We now pass this identity to the limit. The left-hand side converges to $f(t)-f(y)$ because $S_N \to f$ uniformly on $K$. The right-hand side converges to $\int_y^t g(u)\,d\mathcal{L}^1(u)$ because $S_N' \to g$ uniformly on $K$; indeed,
\begin{align*}
\left|\int_y^t (S_N'(u)-g(u))\,d\mathcal{L}^1(u)\right|
\le |t-y| \sup_{u\in K}|S_N'(u)-g(u)| \to 0.
\end{align*}
Thus
\begin{align*}
f(t)-f(y)=\int_y^t g(u)\,d\mathcal{L}^1(u)
\end{align*}
for all $y,t\in K$.
Since each $S_N'$ is continuous and $S_N'\to g$ uniformly on $K$, the function $g$ is continuous on $K$. Therefore the function
\begin{align*}
t \mapsto \int_y^t g(u)\,d\mathcal{L}^1(u)
\end{align*}
is differentiable at every interior point of $K$, with derivative $g(t)$. Consequently $f$ is differentiable at every interior point of $K$, and
\begin{align*}
f'(t)=g(t)=\sum_{n=1}^{\infty} n c_n(t-x_0)^{n-1}.
\end{align*}
Since the original point $x$ lies in the interior of some such compact interval $K$, the derivative formula holds at $x$. The point $x$ was arbitrary, so the formula holds on the whole interval of convergence.
[/guided]
[/step]
[step:Integrate the polynomial partial sums and pass to the uniform limit]
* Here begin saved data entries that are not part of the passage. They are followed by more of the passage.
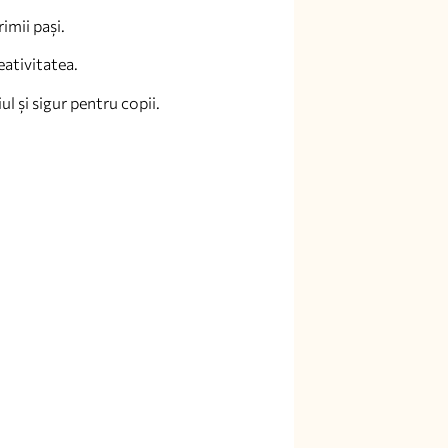
rimii pași.
eativitatea.
l și sigur pentru copii.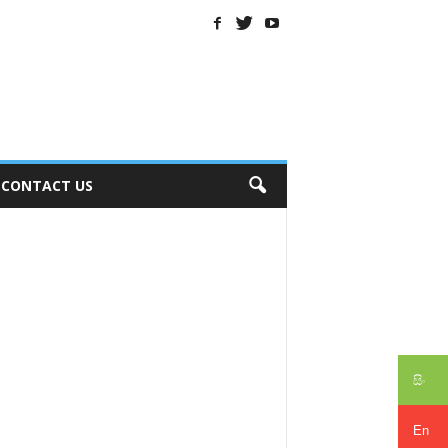
CONTACT US
සිං
En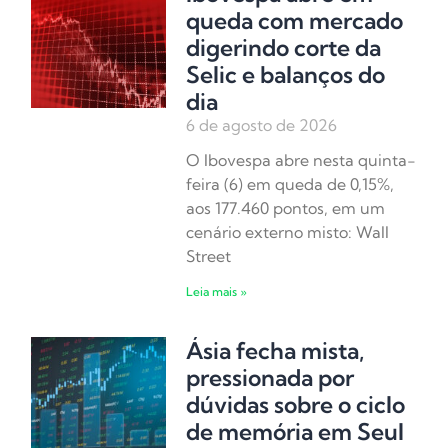
queda com mercado
digerindo corte da
Selic e balanços do
dia
6 de agosto de 2026
O Ibovespa abre nesta quinta-
feira (6) em queda de 0,15%,
aos 177.460 pontos, em um
cenário externo misto: Wall
Street
Leia mais »
Ásia fecha mista,
pressionada por
dúvidas sobre o ciclo
de memória em Seul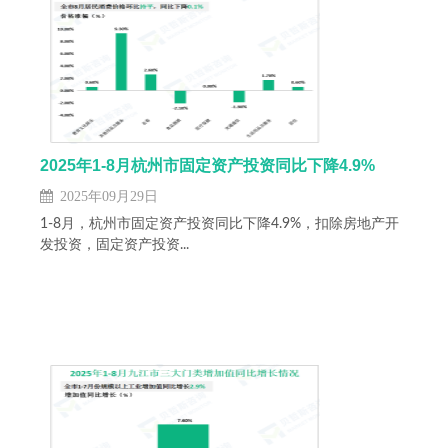
2025年1-8月杭州市固定资产投资同比下降4.9%
2025年09月29日
1-8月，杭州市固定资产投资同比下降4.9%，扣除房地产开
发投资，固定资产投资...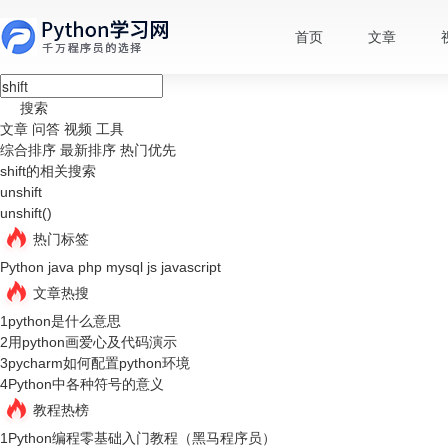
首页
文章
搜索
文章
问答
视频
工具
综合排序
最新排序
热门优先
shift的相关搜索
unshift
unshift()
热门标签
Python
java
php
mysql
js
javascript
文章热搜
1
python是什么意思
2
用python画爱心及代码演示
3
pycharm如何配置python环境
4
Python中各种符号的意义
教程热榜
1
Python编程零基础入门教程（黑马程序员）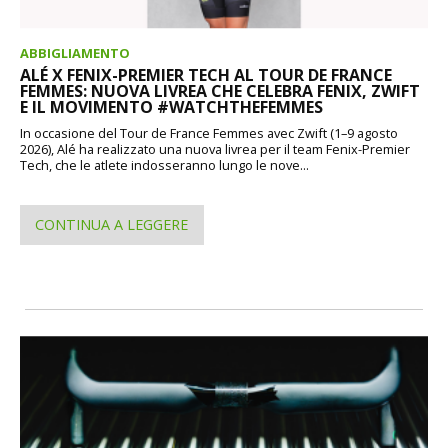
ABBIGLIAMENTO
ALÉ X FENIX-PREMIER TECH AL TOUR DE FRANCE
FEMMES: NUOVA LIVREA CHE CELEBRA FENIX, ZWIFT
E IL MOVIMENTO #WATCHTHEFEMMES
In occasione del Tour de France Femmes avec Zwift (1–9 agosto
2026), Alé ha realizzato una nuova livrea per il team Fenix-Premier
Tech, che le atlete indosseranno lungo le nove...
CONTINUA A LEGGERE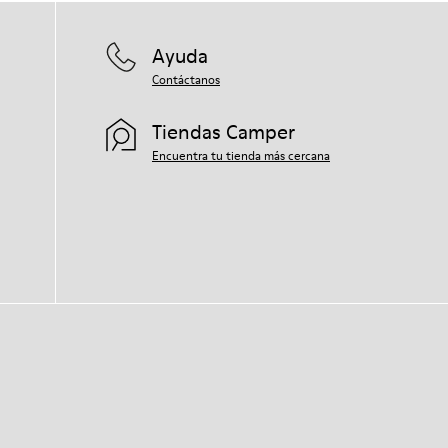
Ayuda
Contáctanos
Tiendas Camper
Encuentra tu tienda más cercana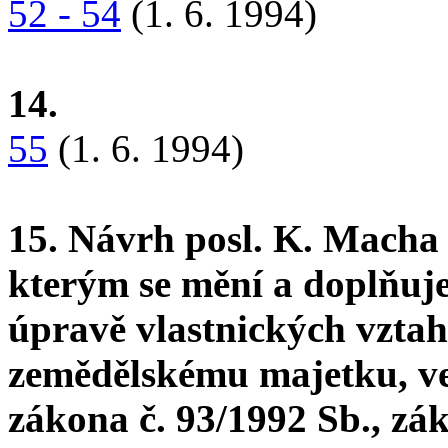
52 - 54
(1. 6. 1994)
14.
55
(1. 6. 1994)
15. Návrh posl. K. Macha 
kterým se mění a doplňuje
úpravě vlastnických vzta
zemědělskému majetku, ve 
zákona č. 93/1992 Sb., zá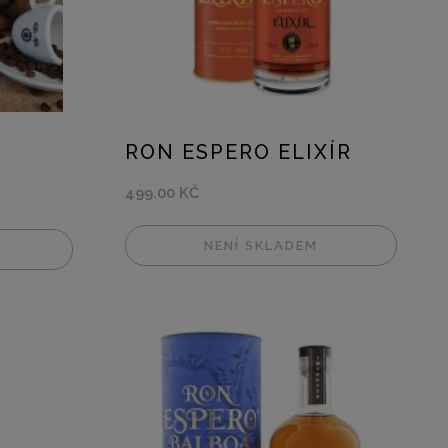
RON ESPERO ELIXÍR
499.00 KČ
NENÍ SKLADEM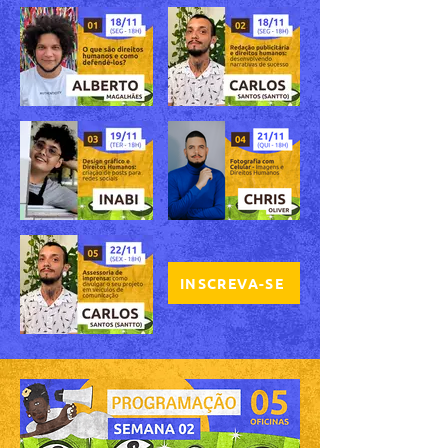
INSCREVA-SE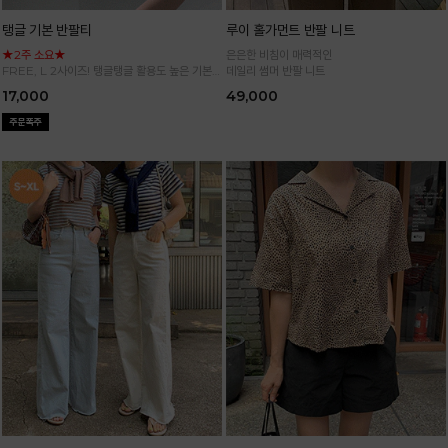
탱글 기본 반팔티
루이 홀가먼트 반팔 니트
★2주 소요★
은은한 비침이 매력적인
FREE, L 2사이즈! 탱글탱글 활용도 높은 기본
데일리 썸머 반팔 니트
반팔 티셔츠
17,000
49,000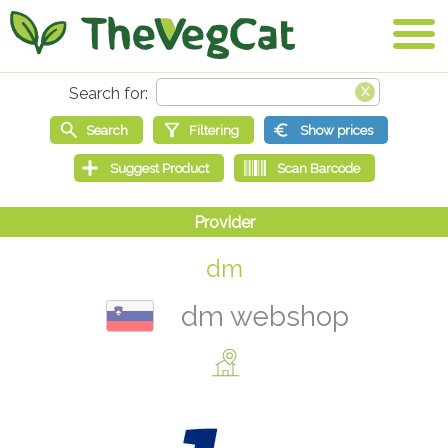
dm
dm webshop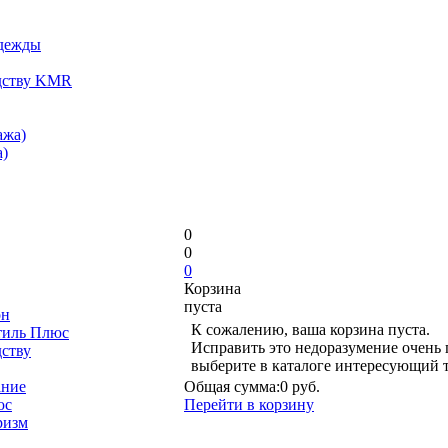
одежды
дству KMR
ажа)
)
0
0
0
Корзина
пуста
он
К сожалению, ваша корзина пуста.
тиль Плюс
Исправить это недоразумение очень 
дству
выберите в каталоге интересующий 
ание
Общая сумма:
0 руб.
юс
Перейти в корзину
ризм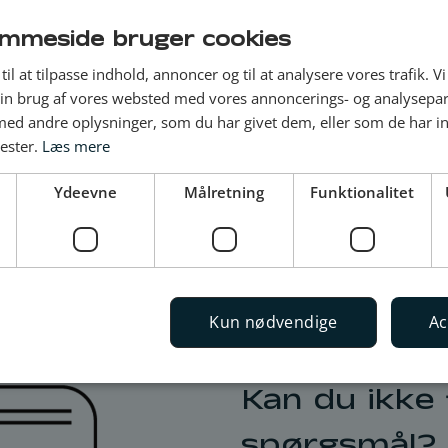
Regninger, betal
mmeside bruger cookies
til at tilpasse indhold, annoncer og til at analysere vores trafik. V
in brug af vores websted med vores annoncerings- og analysepa
d andre oplysninger, som du har givet dem, eller som de har in
nester.
Læs mere
Ydeevne
Målretning
Funktionalitet
Kun nødvendige
Ac
Kundeservice
Kan du ikke 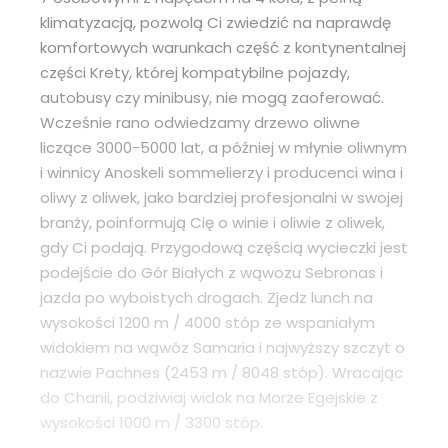
klimatyzacją, pozwolą Ci zwiedzić na naprawdę
komfortowych warunkach część z kontynentalnej
części Krety, której kompatybilne pojazdy,
autobusy czy minibusy, nie mogą zaoferować.
Wcześnie rano odwiedzamy drzewo oliwne
liczące 3000-5000 lat, a później w młynie oliwnym
i winnicy Anoskeli sommelierzy i producenci wina i
oliwy z oliwek, jako bardziej profesjonalni w swojej
branży, poinformują Cię o winie i oliwie z oliwek,
gdy Ci podają. Przygodową częścią wycieczki jest
podejście do Gór Białych z wąwozu Sebronas i
jazda po wyboistych drogach. Zjedz lunch na
wysokości 1200 m / 4000 stóp ze wspaniałym
widokiem na wąwóz Samaria i najwyższy szczyt o
nazwie Pachnes (2453 m / 8048 stóp). Wracając
do Chanii, podziwiaj widok na Morze Egejskie z
wysokości 1000 m / 3300 stóp.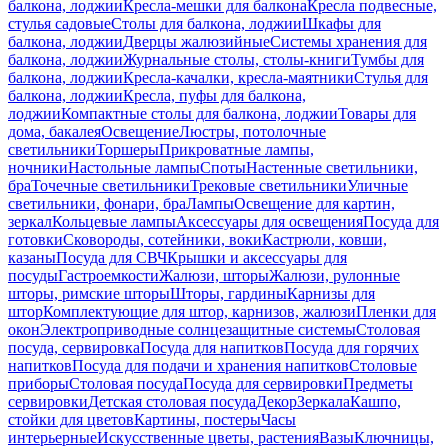
балкона, лоджии
Кресла-мешки для балкона
Кресла подвесные,
стулья садовые
Столы для балкона, лоджии
Шкафы для
балкона, лоджии
Дверцы жалюзийные
Системы хранения для
балкона, лоджии
Журнальные столы, столы-книги
Тумбы для
балкона, лоджии
Кресла-качалки, кресла-маятники
Стулья для
балкона, лоджии
Кресла, пуфы для балкона,
лоджии
Компактные столы для балкона, лоджии
Товары для
дома, бакалея
Освещение
Люстры, потолочные
светильники
Торшеры
Прикроватные лампы,
ночники
Настольные лампы
Споты
Настенные светильники,
бра
Точечные светильники
Трековые светильники
Уличные
светильники, фонари, бра
Лампы
Освещение для картин,
зеркал
Кольцевые лампы
Аксессуары для освещения
Посуда для
готовки
Сковороды, сотейники, воки
Кастрюли, ковши,
казаны
Посуда для СВЧ
Крышки и аксессуары для
посуды
Гастроемкости
Жалюзи, шторы
Жалюзи, рулонные
шторы, римские шторы
Шторы, гардины
Карнизы для
штор
Комплектующие для штор, карнизов, жалюзи
Пленки для
окон
Электроприводные солнцезащитные системы
Столовая
посуда, сервировка
Посуда для напитков
Посуда для горячих
напитков
Посуда для подачи и хранения напитков
Столовые
приборы
Столовая посуда
Посуда для сервировки
Предметы
сервировки
Детская столовая посуда
Декор
Зеркала
Кашпо,
стойки для цветов
Картины, постеры
Часы
интерьерные
Искусственные цветы, растения
Вазы
Ключницы,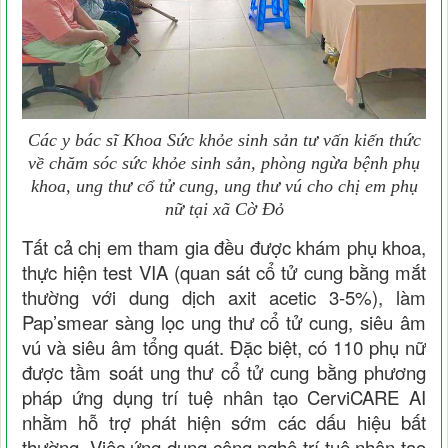
Các y bác sĩ Khoa Sức khỏe sinh sản tư vấn kiến thức
về chăm sóc sức khỏe sinh sản, phòng ngừa bệnh phụ
khoa, ung thư cổ tử cung, ung thư vú cho chị em phụ
nữ tại xã Cờ Đỏ
Tất cả chị em tham gia đều được khám phụ khoa,
thực hiện test VIA (quan sát cổ tử cung bằng mắt
thường với dung dịch axit acetic 3-5%), làm
Pap’smear sàng lọc ung thư cổ tử cung, siêu âm
vú và siêu âm tổng quát. Đặc biệt, có 110 phụ nữ
được tầm soát ung thư cổ tử cung bằng phương
pháp ứng dụng trí tuệ nhân tạo CerviCARE AI
nhằm hỗ trợ phát hiện sớm các dấu hiệu bất
thường. Việc ứng dụng công nghệ trí tuệ nhân tạo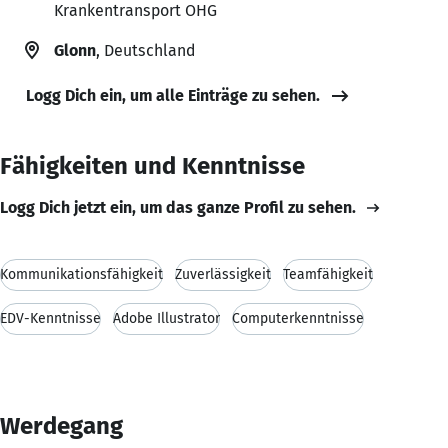
Krankentransport OHG
Glonn
, Deutschland
Logg Dich ein, um alle Einträge zu sehen.
Fähigkeiten und Kenntnisse
Logg Dich jetzt ein, um das ganze Profil zu sehen.
Kommunikationsfähigkeit
Zuverlässigkeit
Teamfähigkeit
EDV-Kenntnisse
Adobe Illustrator
Computerkenntnisse
Werdegang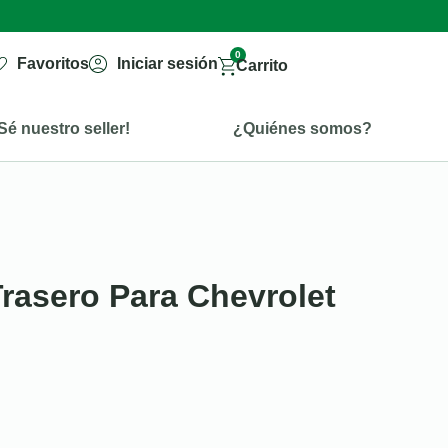
0
Favoritos
Iniciar sesión
Carrito
Sé nuestro seller!
¿Quiénes somos?
Trasero Para Chevrolet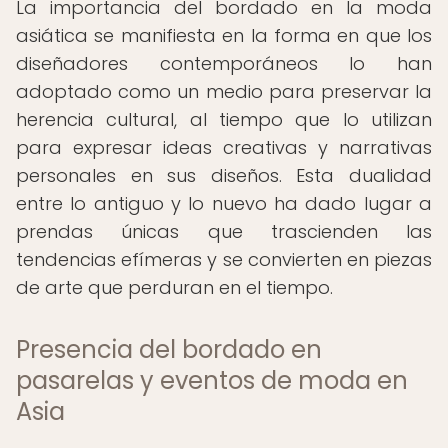
La importancia del bordado en la moda
asiática se manifiesta en la forma en que los
diseñadores contemporáneos lo han
adoptado como un medio para preservar la
herencia cultural, al tiempo que lo utilizan
para expresar ideas creativas y narrativas
personales en sus diseños. Esta dualidad
entre lo antiguo y lo nuevo ha dado lugar a
prendas únicas que trascienden las
tendencias efímeras y se convierten en piezas
de arte que perduran en el tiempo.
Presencia del bordado en
pasarelas y eventos de moda en
Asia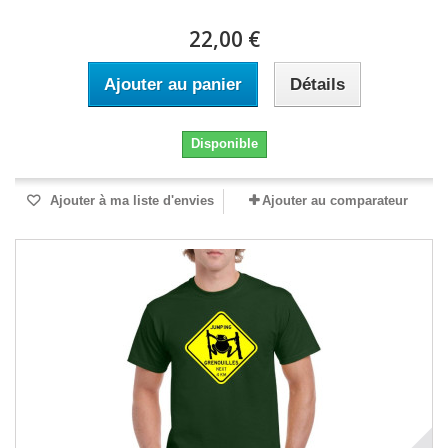
22,00 €
Ajouter au panier
Détails
Disponible
Ajouter à ma liste d'envies
Ajouter au comparateur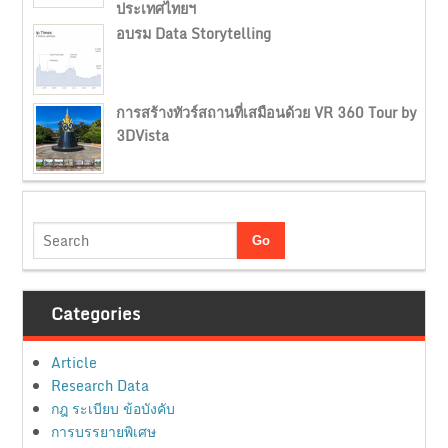
ประเทศไทยฯ
อบรม Data Storytelling
การสร้างทัวร์สถานที่เสมือนด้วย VR 360 Tour by
3DVista
Categories
Article
Research Data
กฎ ระเบียบ ข้อบังคับ
การบรรยายพิเศษ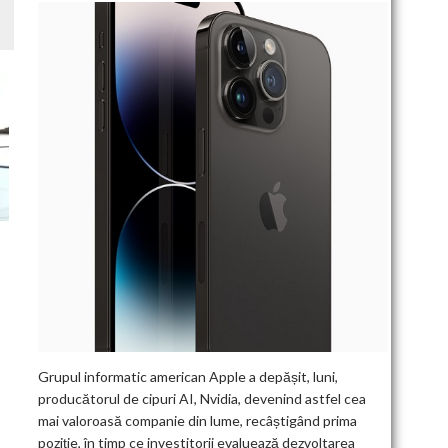
Grupul informatic american Apple a depășit, luni,
producătorul de cipuri AI, Nvidia, devenind astfel cea
mai valoroasă companie din lume, recâștigând prima
poziție, în timp ce investitorii evaluează dezvoltarea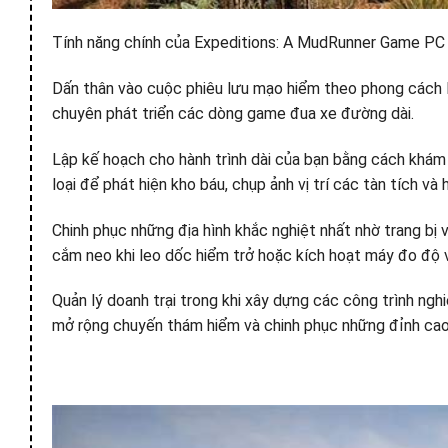
Tính năng chính của Expeditions: A MudRunner Game PC
Dấn thân vào cuộc phiêu lưu mạo hiểm theo phong cách lá
chuyên phát triển các dòng game đua xe đường dài.
Lập kế hoạch cho hành trình dài của bạn bằng cách khám 
loại để phát hiện kho báu, chụp ảnh vị trí các tàn tích và 
Chinh phục những địa hình khắc nghiệt nhất nhờ trang bị
cắm neo khi leo dốc hiểm trở hoặc kích hoạt máy đo độ 
Quản lý doanh trại trong khi xây dựng các công trình ng
mở rộng chuyến thám hiểm và chinh phục những đỉnh cao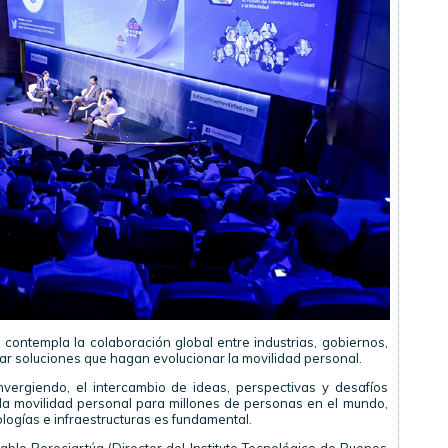
 contempla la colaboración global entre industrias, gobiernos,
 soluciones que hagan evolucionar la movilidad personal.
vergiendo, el intercambio de ideas, perspectivas y desafíos
la movilidad personal para millones de personas en el mundo,
ologías e infraestructuras es fundamental.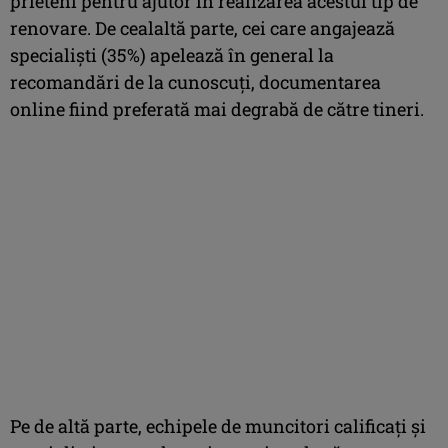
prieteni pentru ajutor în realizarea acestui tip de
renovare. De cealaltă parte, cei care angajează
specialişti (35%) apelează în general la
recomandări de la cunoscuţi, documentarea
online fiind preferată mai degrabă de către tineri.
Pe de altă parte, echipele de muncitori calificaţi şi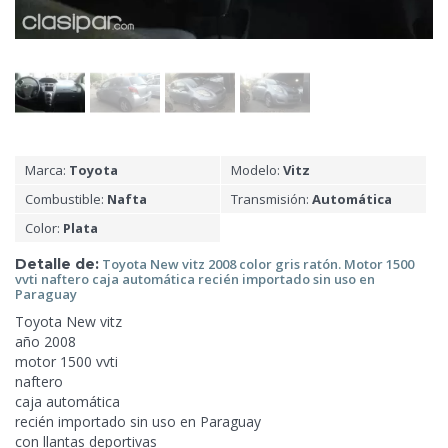
Marca:
Toyota
Modelo:
Vitz
Combustible:
Nafta
Transmisión:
Automática
Color:
Plata
Detalle de:
Toyota New vitz 2008 color gris ratón. Motor 1500
vvti naftero
caja automática recién importado sin uso en
Paraguay
Toyota New vitz
año 2008
motor 1500 vvti
naftero
caja automática
recién importado sin uso en Paraguay
con llantas deportivas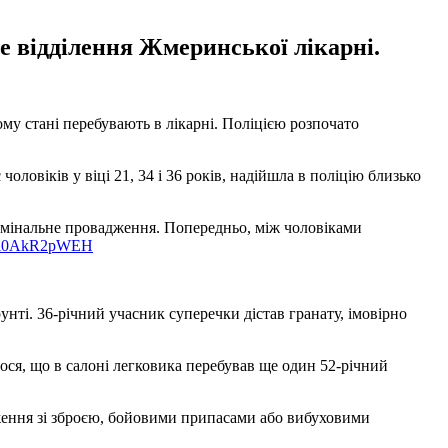
е відділення Жмеринської лікарні.
му стані перебувають в лікарні. Поліцією розпочато
чоловіків у віці 21, 34 і 36 років, надійшла в поліцію близько
римінальне провадження. Попередньо, між чоловіками
om/i0AkR2pWEH
нті. 36-річний учасник суперечки дістав гранату, імовірно
лося, що в салоні легковика перебував ще один 52-річний
ження зі зброєю, бойовими припасами або вибуховими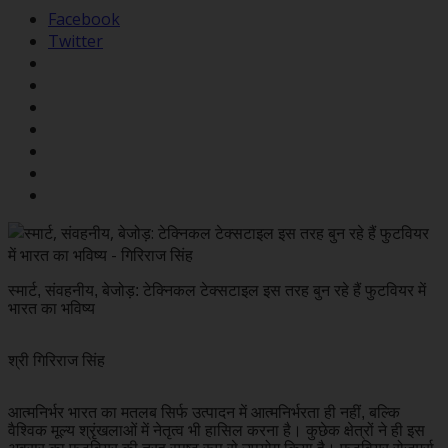
Facebook
Twitter
स्मार्ट, संवहनीय, बेजोड़: टेक्निकल टेक्सटाइल इस तरह बुन रहे हैं फुटवियर में
भारत का भविष्य
श्री गिरिराज सिंह
आत्मनिर्भर भारत का मतलब सिर्फ उत्पादन में आत्मनिर्भरता ही नहीं, बल्कि
वैश्विक मूल्य श्रृंखलाओं में नेतृत्व भी हासिल करना है। कुछेक क्षेत्रों ने ही इस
Let $a,b \in (x_0-R,x_0+R)$. Choose a compact interval $K \subset (x_0-R,x_0+R)$ containing $a$ and $b$. With $S_N$ as above, uniform convergence $S_N\to f$ on $K$ gives
\begin{align*}
\int_a^b f(x)\,d\mathcal{L}^1(x)
= \lim_{N\to\infty}\int_a^b S_N(x)\,d\mathcal{L}^1(x).
\end{align*}
For each $N$,
\begin{align*}
\int_a^b S_N(x)\,d\mathcal{L}^1(x)
&= \int_a^b \sum_{n=0}^{N} c_n(x-x_0)^n\,d\mathcal{L}^1(x) \\
&= \sum_{n=0}^{N} c_n\int_a^b (x-x_0)^n\,d\mathcal{L}^1(x) \\
&= \sum_{n=0}^{N} c_n\frac{(b-x_0)^{n+1}-(a-x_0)^{n+1}}{n+1}.
\end{align*}
Passing $N\to\infty$ gives
\begin{align*}
\int_a^b f(x)\,d\mathcal{L}^1(x)
= \sum_{n=0}^{\infty} c_n\frac{(b-x_0)^{n+1}-(a-x_0)^{n+1}}{n+1}.
\end{align*}
This is the asserted termwise integration formula.
[/step]